# WORK ORDER:
Out of the listing below, copy every line that carries the string "with".

# DATASET:
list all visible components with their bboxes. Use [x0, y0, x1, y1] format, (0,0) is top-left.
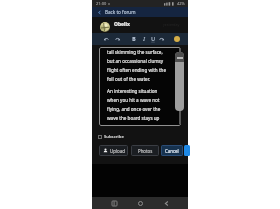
staticText: I — [143, 36, 145, 43]
staticText: wave the board stays up — [107, 115, 173, 121]
button[interactable]: Redo — [114, 34, 120, 44]
button[interactable]: B — [131, 34, 136, 44]
staticText: U — [151, 36, 155, 43]
staticText: foil out of the water. — [107, 76, 173, 82]
button[interactable]: U — [150, 34, 155, 44]
button[interactable]: Subscribe — [98, 132, 133, 141]
staticText: B — [132, 36, 136, 43]
staticText: flight often ending with the — [107, 67, 173, 73]
staticText: Upload — [110, 148, 125, 154]
button[interactable]: Redo — [158, 34, 164, 44]
button[interactable]: Avatar — [100, 22, 110, 32]
button[interactable]: Cancel — [161, 145, 183, 156]
staticText: but an occassional clumsy — [107, 58, 173, 64]
staticText: when you hit a wave not — [107, 97, 173, 103]
button[interactable]: Back — [92, 7, 188, 17]
button[interactable]: Undo — [103, 34, 109, 44]
button[interactable]: Upload — [99, 145, 128, 156]
button[interactable]: I — [141, 34, 146, 44]
staticText: Photos — [138, 148, 153, 154]
staticText: tail skimming the surface, — [107, 49, 173, 55]
button[interactable]: Recent apps — [103, 197, 125, 209]
button[interactable]: Home — [129, 197, 151, 209]
staticText: An interesting situation — [107, 88, 173, 94]
staticText: Cancel — [165, 148, 179, 154]
staticText: 42% — [177, 1, 185, 6]
button[interactable]: Back — [155, 197, 177, 209]
button[interactable]: Emoji — [174, 36, 180, 42]
button[interactable]: Post — [184, 145, 190, 156]
staticText: flying, and once over the — [107, 106, 173, 112]
staticText: Back to forum — [105, 9, 136, 15]
other: Back — [97, 10, 102, 15]
button[interactable]: Photos — [131, 145, 159, 156]
staticText: Subscribe — [104, 134, 124, 140]
staticText: 21:00 — [96, 1, 107, 6]
staticText: yesterday — [163, 22, 180, 27]
staticText: Obelix — [114, 21, 130, 28]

# SOLUTION:
list all visible components with their bboxes. Use [x0, y0, x1, y1] format, (0,0) is top-left.
staticText: flight often ending with the — [107, 67, 173, 73]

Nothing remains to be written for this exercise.